An increasingly violent world

Originally published at Notes from the bunker…. You can comment here or there.

I said to the missus today “Is it just me or have things gotten more violent around here?” She said that it wasn’t just me. This area of western Montana has always been pretty quiet. Mostly non-confrontational property crimes…very little face-to-face violent crime…a lot of stereos may get snatched out of parked cars but almost no one gets bonked on the head and dragged into a dark alley. Maybe someone gets drunk and shoots or stabs someone once a year or so. But, lately, there have been daylight burglaries, people waking up to find strangers in their house, people being accosted while out walking,  and the increasing transient/homeless population doing their best to reduce their own numbers through attrition. Its gotten to the point that walking around downtown is to run a gauntlet of filthy and drunken transients asking for, and sometimes demanding, spare change.

I haven’t been concerned about violent crime directed against me in a very long time. Im usually armed, usually aware, and Im not exactly of small stature. Someone trying to rob or intimidate me has gotta be stoned, drunk, or a  poor judge of potential victims.

But Im still disturbed by the recent increase in violent crime and criminal activity. Is it a result of the worsening economy? I don’t think so. A fella laid off from the paper mill after seventeen years doesn’t start breaking into houses or accosting lone women on nature trails. He may drink and smack his wife around, he may play skeet with the back of his throat and a shotgun, but he doesn’t usually go out and turn into a thug.

I suppose the economy could be responsible in the sense that people who were otherwise being ‘serviced’ through public programs are now out on their own and are full of resentment and Mad Dog. Much like how you feed a wild animal and when you stop feeding him he starts going after your chickens.

I suspect its going to do nothing but get worse for a while. People who feel hopeless are going to do stupid things, unbalanced formerly employed people will shoot up their workplaces, strained family relationships will fracture at an accelerated rate, resentment by the ‘have nots’ against the ‘haves’ will build with rationalized acts of theft and violence taking place, etc, etc.
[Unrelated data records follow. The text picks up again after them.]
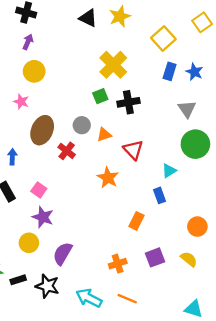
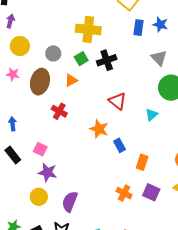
yellow cross: (113, 65) -> (88, 29), turned -30
gray circle: (82, 125) -> (53, 53), moved
brown ellipse: (42, 130) -> (40, 82), moved
orange triangle: (104, 135) -> (71, 80), moved
blue rectangle: (160, 195) -> (119, 145), moved
orange rectangle: (137, 221) -> (142, 162), moved
purple square: (155, 257) -> (151, 192), turned -36
orange cross: (118, 264) -> (124, 193), moved, turned -35

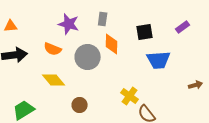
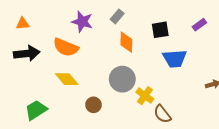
gray rectangle: (103, 19) -> (117, 16), turned 32
orange semicircle: (53, 49) -> (66, 47), size x1.4
gray circle: (88, 57) -> (122, 79), moved

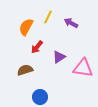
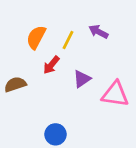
yellow line: (48, 17) -> (68, 40), moved
brown semicircle: (25, 70) -> (15, 84), moved

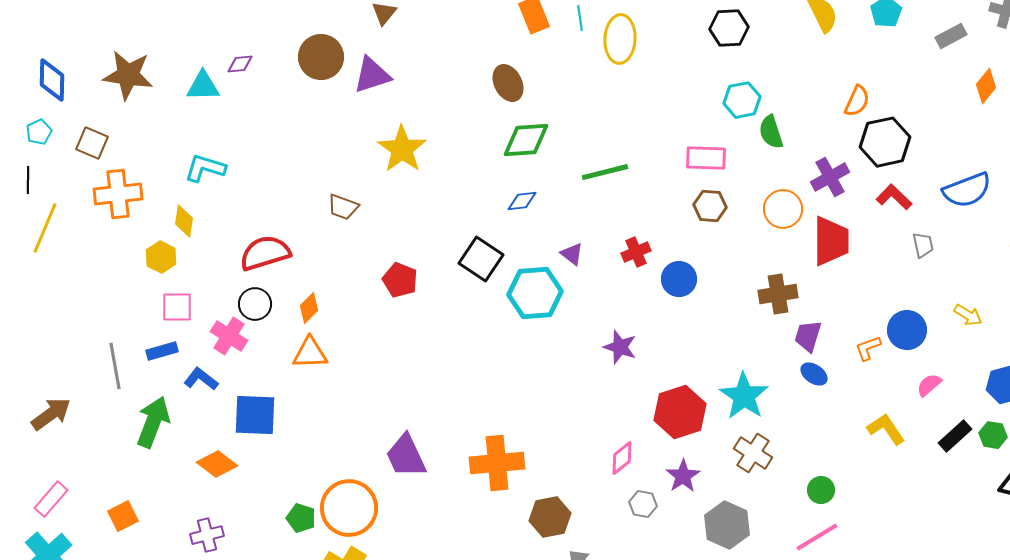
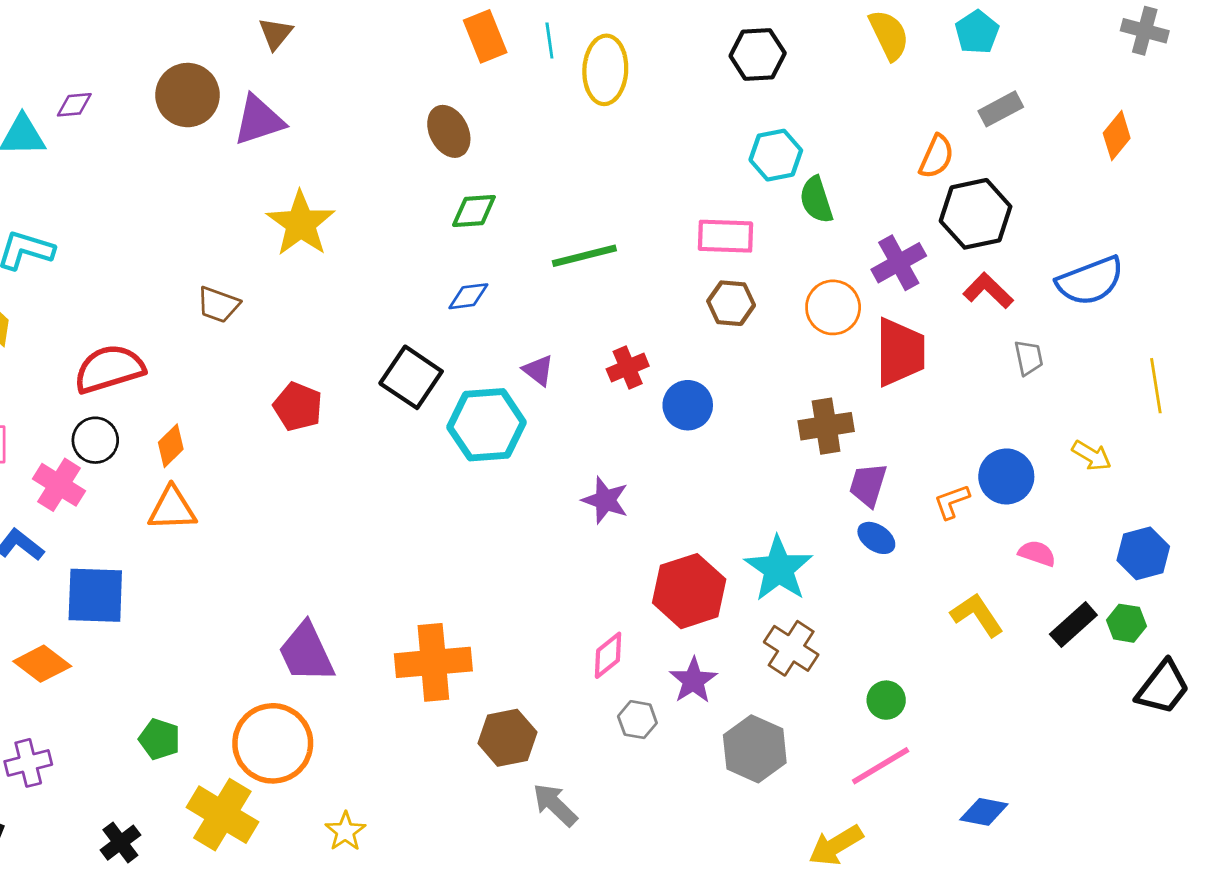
gray rectangle: (951, 36) -> (1001, 109), moved
green diamond: (526, 140) -> (474, 211), size x0.7
pink semicircle: (929, 385) -> (1037, 553), turned 60
orange circle: (349, 508) -> (273, 743), moved

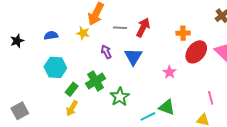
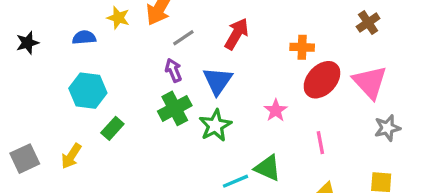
gray line: (120, 28) -> (183, 38), moved, turned -40
yellow star: (83, 33) -> (118, 18), moved
green cross: (96, 81) -> (175, 108), moved
green star: (120, 97) -> (215, 125), moved
pink line: (211, 98) -> (320, 143), moved
yellow arrow: (72, 108) -> (71, 156), moved

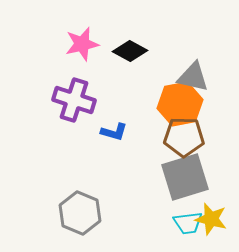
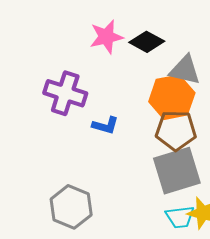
pink star: (82, 44) -> (106, 37), moved
black diamond: (130, 51) -> (147, 42), moved

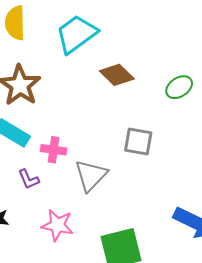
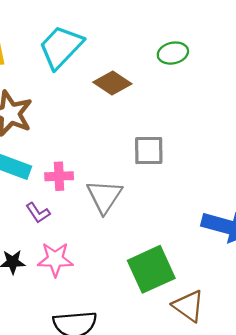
green ellipse: (179, 87) -> (173, 53), moved, turned 32
pink star: (57, 225) -> (55, 259), moved

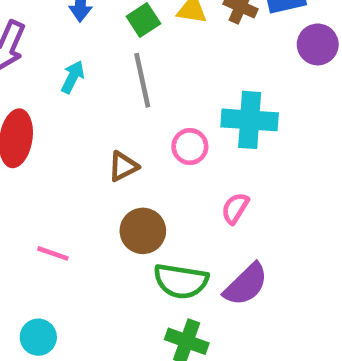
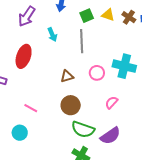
cyan arrow: (73, 77) -> (52, 35), turned 120
cyan circle: (38, 337) -> (20, 133), moved

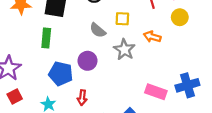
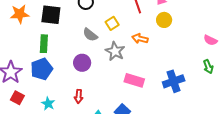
yellow square: (122, 19) -> (112, 23), turned -32
blue pentagon: (61, 74) -> (42, 69), moved, turned -30
pink rectangle: (156, 92) -> (134, 80), moved
red square: (15, 96) -> (17, 98), turned -32

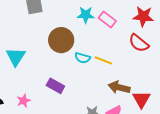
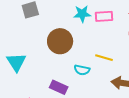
pink rectangle: (107, 19) -> (104, 16), turned -36
cyan semicircle: (82, 58) -> (82, 70), moved

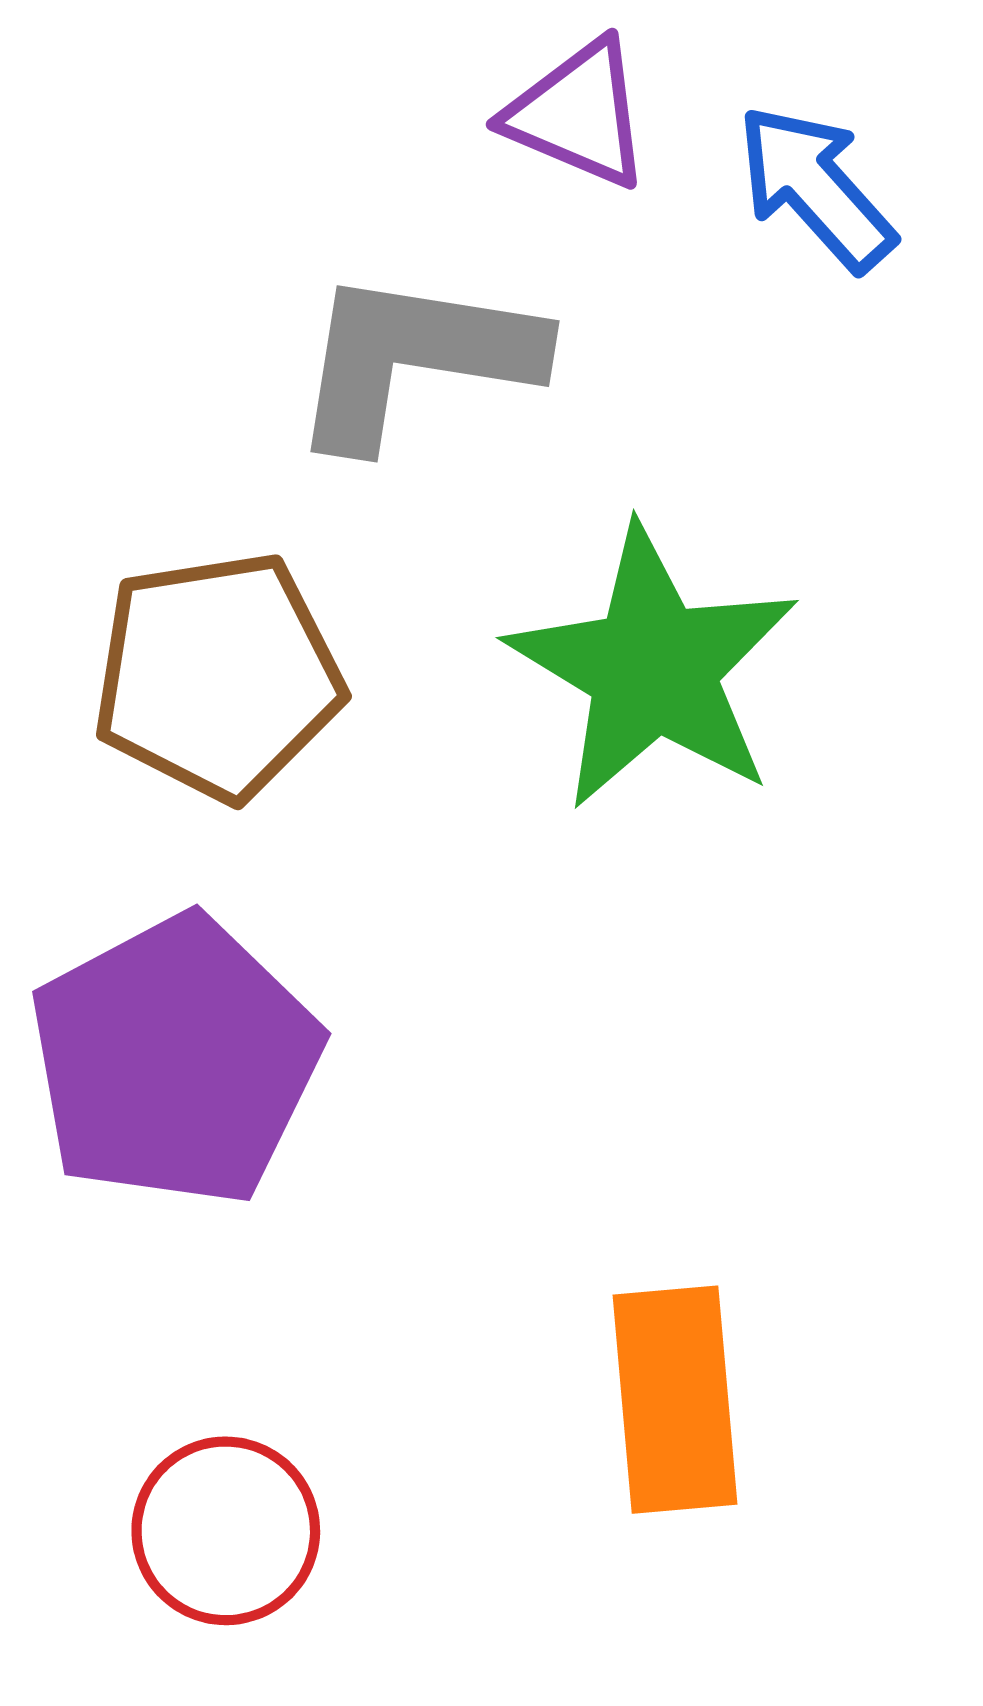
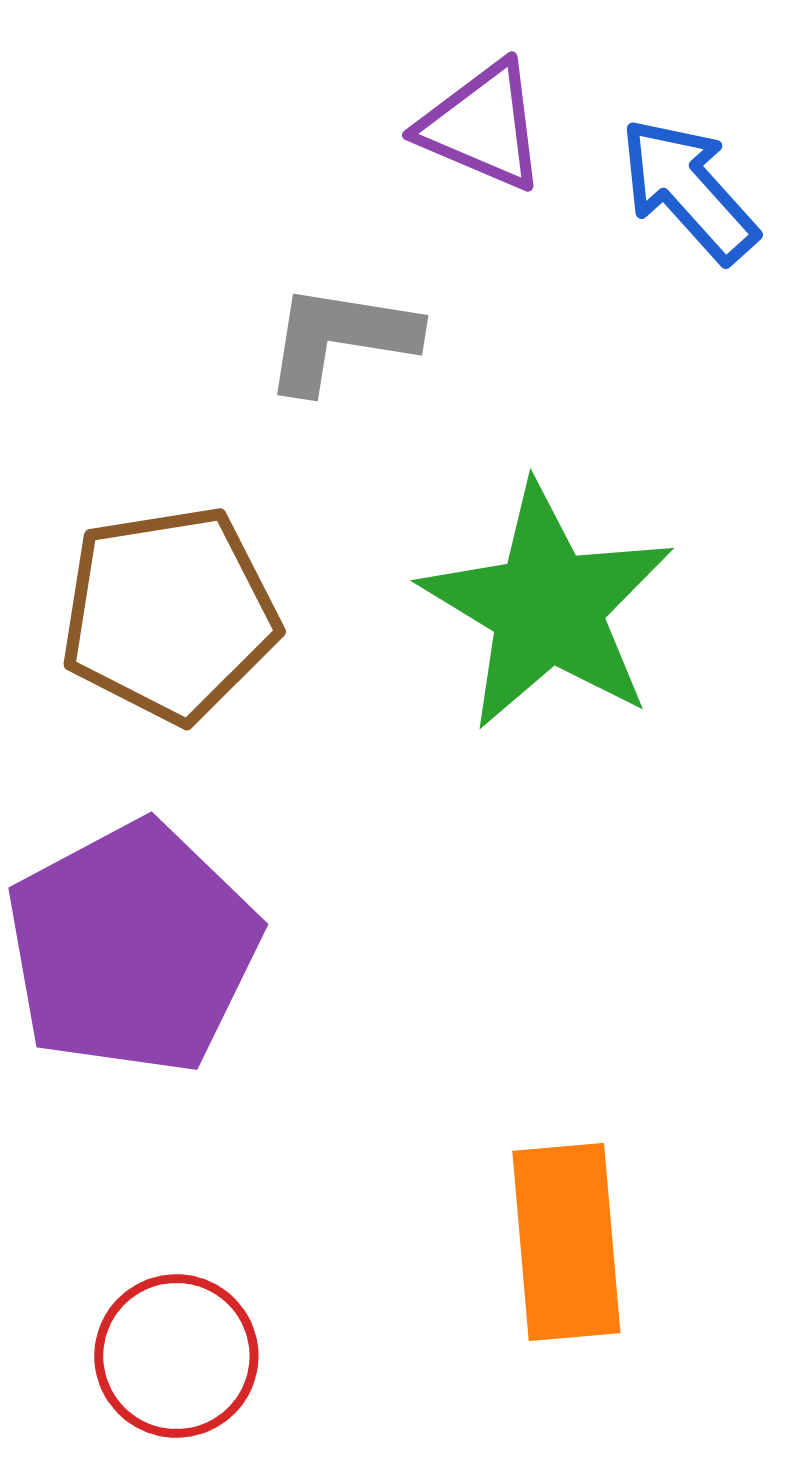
gray L-shape: (415, 358) -> (340, 338), size x0.7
This is all on a local level, mind you. On a national level, in larger population areas, the effects would be worse, Id imagine. You don’t seem to read too much about huge increases in violence and crime during the Great Depression. I suspect that was because there was a far more different moral code in place than today. Today people loudly demand their electronic benefits card and as many handout programs as they can qualify for…back then, being on any form of public assistance was a matter of great shame and many folks said theyd rather go hungry than go on the dole. And if you did wind up swallowing your pride and getting on a government program folks worked as hard as they could to get off of it as quickly as possible.  Today, people game the system to get as much as they can. And today the thought of stealing, robbing or hurting someone for their property isn’t as repugnant as it used to b e. This depressino will, I think, be more violent than the last one.

I’ve become one of those people who says “I remember when I used to be able to leave my doors unlocked…” and then goes on to decry the current state of affairs. But, its true. I think there was a stretch of several years where I never locked the door to my house. It just wasn’t necessary. Didn’t bother locking up my bicycle most of the time either. But nowadays….now I try to be discrete about transporting firearms, I lock my doors, I vet my new neighbors, I scrutinize the people around me, and just generally live in Condition Yellow. It’s probably a better way to go through life than just blithely thinking the world is like some G-rated Disney film but I wish it was driven by choice and not circumstance. Still, it could be worse I suppose. At least here in Montana we can shoot back.